The Alternative A-to-Z of Sex: Orientation
Yesterday, I got a bit stuck with my A-to-Z of Sex. I tried to think about what to use for O, but the only words I could think of were the extremely obvious Oral and Orgasm. Either of those would be at home in an A-to-Z in any mainstream magazine – I really had to think of something better, but my brain was failing me. So I did what I always do in these situations, and I asked my followers on Twitter.
@CupCate started off a flurry of responses with the wonderful suggestion of Orifice, and then @davidwhittam expanded my vocabulary with the beautiful word Onanism. Then there was Optimism, Origami, OMG (managing other people’s reactions!), Open, Osteopathy, Orgies, Outdoors, Openings, Old age, Organised and the rather surgical suggestion of Orchidechtomy from @VICEUK! I did love @Jonn0Jonzz‘s suggestion of Ocular or Oration, which would have fitted beautifully with how I started this A-to-Z, with Aural. The idea of writing a post on erotic visual stimuli, such as pornography or voyeurism, was really rather tempting but I think I’ll save that for V. However, it was @KinkedSkin who blew me away with a suggestion so perfect that I cannot believe I didn’t think of it myself: Orientation.

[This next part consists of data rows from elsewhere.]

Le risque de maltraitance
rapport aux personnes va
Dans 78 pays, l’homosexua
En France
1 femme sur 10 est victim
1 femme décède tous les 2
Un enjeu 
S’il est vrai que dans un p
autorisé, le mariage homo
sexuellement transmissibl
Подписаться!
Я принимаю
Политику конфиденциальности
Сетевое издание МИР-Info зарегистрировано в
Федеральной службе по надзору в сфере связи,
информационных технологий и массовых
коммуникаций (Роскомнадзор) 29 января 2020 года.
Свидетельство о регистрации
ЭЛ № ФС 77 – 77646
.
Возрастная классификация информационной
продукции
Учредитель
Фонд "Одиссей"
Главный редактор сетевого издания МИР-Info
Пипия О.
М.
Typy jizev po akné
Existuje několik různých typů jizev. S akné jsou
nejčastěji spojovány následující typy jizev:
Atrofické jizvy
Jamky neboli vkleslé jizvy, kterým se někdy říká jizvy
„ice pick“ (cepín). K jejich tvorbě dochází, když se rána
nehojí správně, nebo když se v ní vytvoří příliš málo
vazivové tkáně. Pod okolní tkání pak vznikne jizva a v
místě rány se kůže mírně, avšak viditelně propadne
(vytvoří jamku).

Sexual orientation can be a very defining thing, but it can also be unintentionally rather limiting. Many people work out who they are attracted to and then try to find a label they like which fits. Even though labels can be used by others to narrow-mindedly put people into boxes, they are also a handy shortcut to explain something to people which might otherwise require far more words. If you’re always attracted to people of a different gender to you, then the label heterosexual (or straight) might be for you. If you’re always attracted to people of the same gender as you, then homosexual (gay or lesbian) can provide a quick and decent explanation. In between the two? How about bisexual? There are many more labels that have been developed by people who feel that these three do not adequately describe their own orientation – e.g. queer, pansexual, heteroflexible, homoflexible – and many arguments regarding the precise definition of each, including bisexual.

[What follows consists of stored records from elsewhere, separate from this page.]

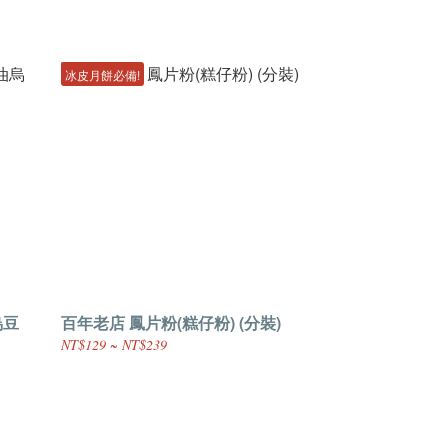
冰皮月餅必備!
烏豆
百年老店 鳳片粉(糕仔粉) (分裝)
NT$129 ~ NT$239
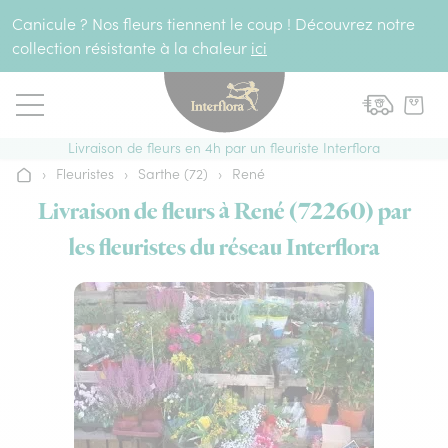
Aller au contenu
Canicule ? Nos fleurs tiennent le coup ! Découvrez notre
collection résistante à la chaleur
ici
Livraison de fleurs en 4h par un fleuriste Interflora
›
Fleuristes
›
Sarthe (72)
›
René
Accueil
Livraison de fleurs à René (72260) par
les fleuristes du réseau Interflora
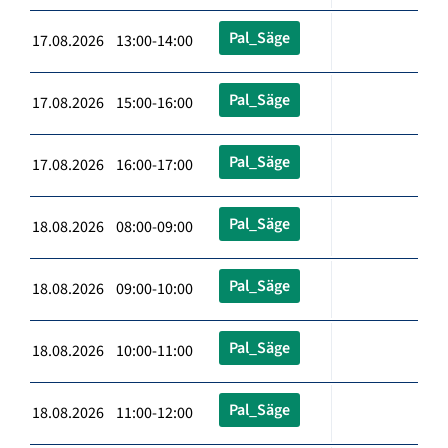
Pal_Säge
17.08.2026 13:00-14:00
Pal_Säge
17.08.2026 15:00-16:00
Pal_Säge
17.08.2026 16:00-17:00
Pal_Säge
18.08.2026 08:00-09:00
Pal_Säge
18.08.2026 09:00-10:00
Pal_Säge
18.08.2026 10:00-11:00
Pal_Säge
18.08.2026 11:00-12:00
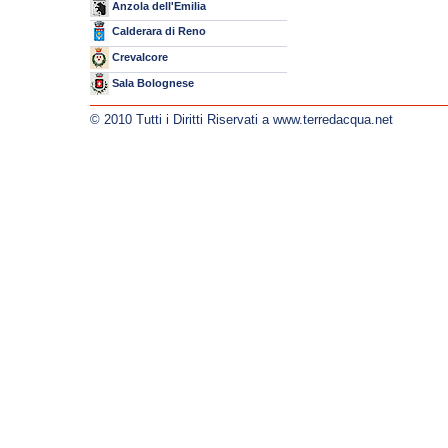
Anzola dell'Emilia
Calderara di Reno
Crevalcore
Sala Bolognese
© 2010 Tutti i Diritti Riservati a www.terredacqua.net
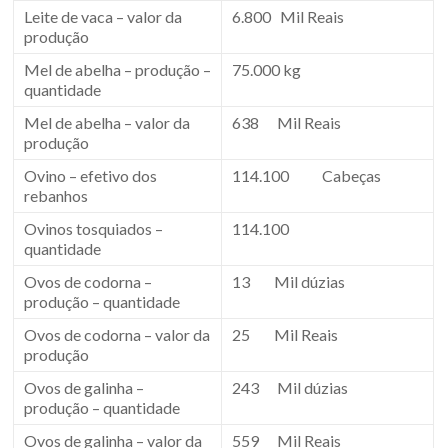
Leite de vaca – valor da
6.800 Mil Reais
produção
Mel de abelha – produção –
75.000 kg
quantidade
Mel de abelha – valor da
638 Mil Reais
produção
Ovino – efetivo dos
114.100 Cabeças
rebanhos
Ovinos tosquiados –
114.100
quantidade
Ovos de codorna –
13 Mil dúzias
produção – quantidade
Ovos de codorna – valor da
25 Mil Reais
produção
Ovos de galinha –
243 Mil dúzias
produção – quantidade
Ovos de galinha – valor da
559 Mil Reais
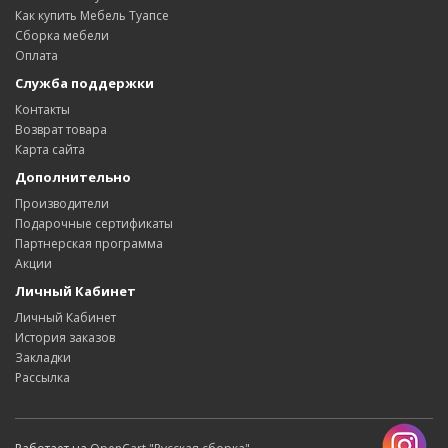
Как купить Мебель Туапсе
Сборка мебели
Оплата
Служба поддержки
Контакты
Возврат товара
Карта сайта
Дополнительно
Производители
Подарочные сертификаты
Партнерская программа
Акции
Личный Кабинет
Личный Кабинет
История заказов
Закладки
Рассылка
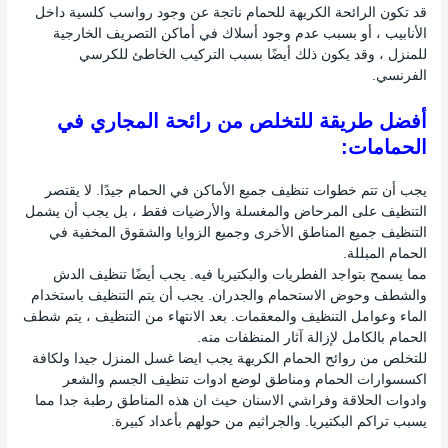
قد تكون الرائحة الكريهة للحمام ناتجة عن وجود رواسب كلسية داخل
الأنابيب ، أو بسبب عدم وجود أسلاك في أماكن التصريف الخارجية
للمنزل ، وقد يكون ذلك أيضًا بسبب التركيب الخاطئ للكرسي
الفرنسي.
أفضل طريقة للتخلص من رائحة المجاري في
الحمامات:
يجب أن تتم خطوات تنظيف جميع الأماكن في الحمام جيدًا. لا يقتصر
التنظيف على المرحاض والمغسلة والأرضيات فقط ، بل يجب أن يشمل
التنظيف جميع المناطق الأخرى وجميع الزوايا والشقوق المخفية في
الحمام المبللة.
مما يسمح بتواجد الفطريات والبكتيريا فيه. يجب أيضًا تنظيف الدش
والشطف وحوض الاستحمام والجدران. يجب أن يتم التنظيف باستخدام
الماء وعوامل التنظيف والمعقمات. بعد الانتهاء من التنظيف ، يتم شطف
الحمام بالكامل لإزالة آثار المنظفات منه.
للتخلص من روائح الحمام الكريهة يجب ايضا غسل المنزل جيدا ولكافة
اكسسوارات الحمام ومناطق لوضع ادوات تنظيف الجسم والشعر
وادوات الحلاقة وفراشي الاسنان حيث ان هذه المناطق رطبة جدا مما
يسبب تراكم البكتيريا. والجراثيم من حولهم بأعداد كبيرة.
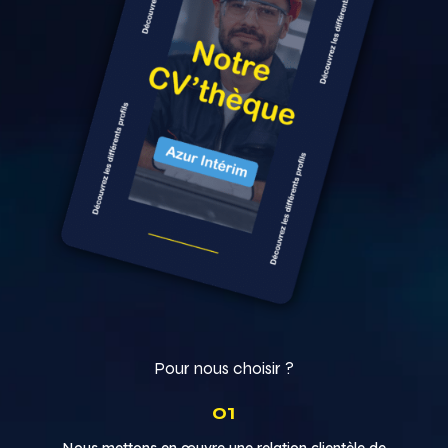
Pour nous choisir ?
01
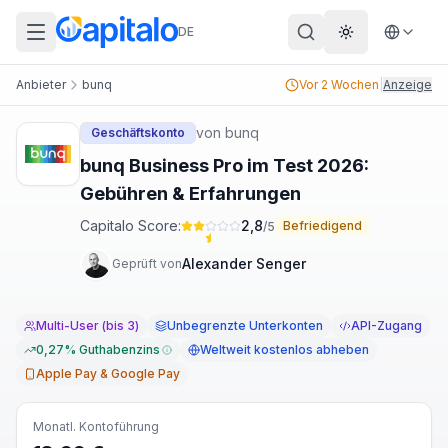
DE
Theme wechs
Anbieter
bunq
Vor 2 Wochen
|
Anzeige
von
bunq
Geschäftskonto
bunq Business Pro im Test 2026:
Gebühren & Erfahrungen
Capitalo Score:
2,8
Befriedigend
/5
Alexander Senger
Geprüft von
Multi-User (bis 3)
Unbegrenzte Unterkonten
API-Zugang
0,27% Guthabenzins
Weltweit kostenlos abheben
Apple Pay & Google Pay
Monatl. Kontoführung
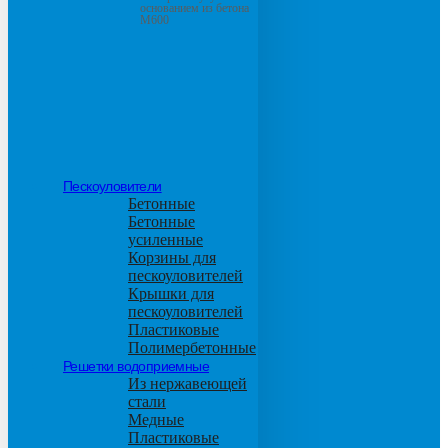
основанием из бетона
М600
Пескоуловители
Бетонные
Бетонные
усиленные
Корзины для
пескоуловителей
Крышки для
пескоуловителей
Пластиковые
Полимербетонные
Решетки водоприемные
Из нержавеющей
стали
Медные
Пластиковые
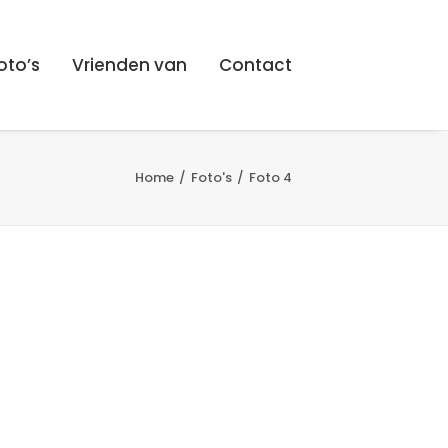
oto’s
Vrienden van
Contact
Home
Foto's
Foto 4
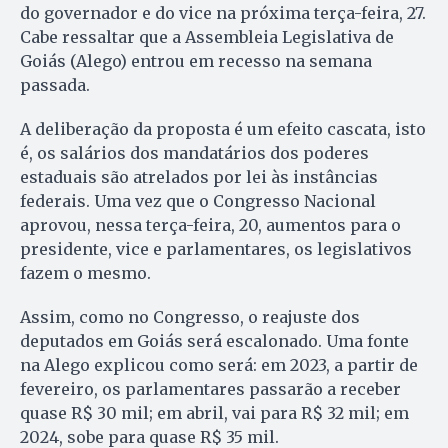
do governador e do vice na próxima terça-feira, 27.
Cabe ressaltar que a Assembleia Legislativa de
Goiás (Alego) entrou em recesso na semana
passada.
A deliberação da proposta é um efeito cascata, isto
é, os salários dos mandatários dos poderes
estaduais são atrelados por lei às instâncias
federais. Uma vez que o Congresso Nacional
aprovou, nessa terça-feira, 20, aumentos para o
presidente, vice e parlamentares, os legislativos
fazem o mesmo.
Assim, como no Congresso, o reajuste dos
deputados em Goiás será escalonado. Uma fonte
na Alego explicou como será: em 2023, a partir de
fevereiro, os parlamentares passarão a receber
quase R$ 30 mil; em abril, vai para R$ 32 mil; em
2024, sobe para quase R$ 35 mil.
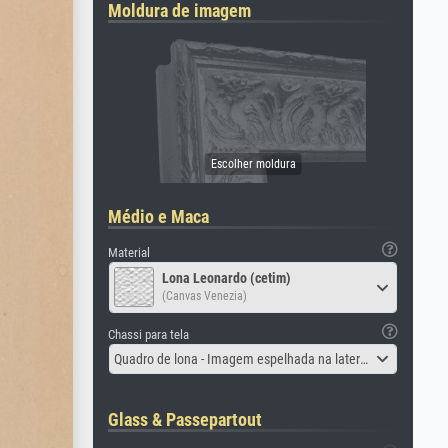
Moldura de imagem
Médio e Maca
Material
Lona Leonardo (cetim)
(Canvas Venezia)
Chassi para tela
Quadro de lona - Imagem espelhada na lateral
Glass & Passepartout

The thing we need to remember is that many people’s orientation is fluid, so putting them in a box and leaving them there is probably not going to work. Knowing who you are and who you’re attracted to is the most important thing but, depending on which circles you move in, do be prepared to explain yourself once in a while. Just try not to get angry with people who don’t understand, or who don’t conform to your own ideas. After all… everyone’s different. Would you really want to live in a world where everyone was the same?
Image: a replica of the original Pride flag, spotted in San Francisco.